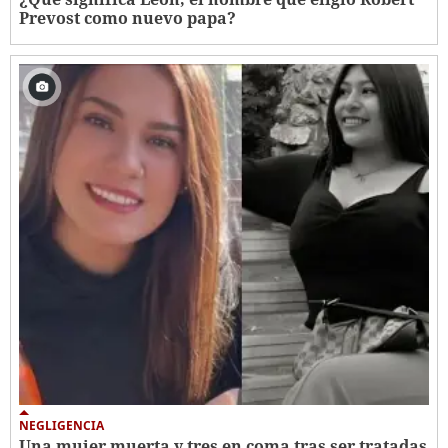
Prevost como nuevo papa?
NEGLIGENCIA
Una mujer muerta y tres en coma tras ser tratadas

■ Aim of the exercise
Pictures are to be left out. Otherwise, copy the material above exactly.

■ Solution for this problem
Prevost como nuevo papa?
NEGLIGENCIA
Una mujer muerta y tres en coma tras ser tratadas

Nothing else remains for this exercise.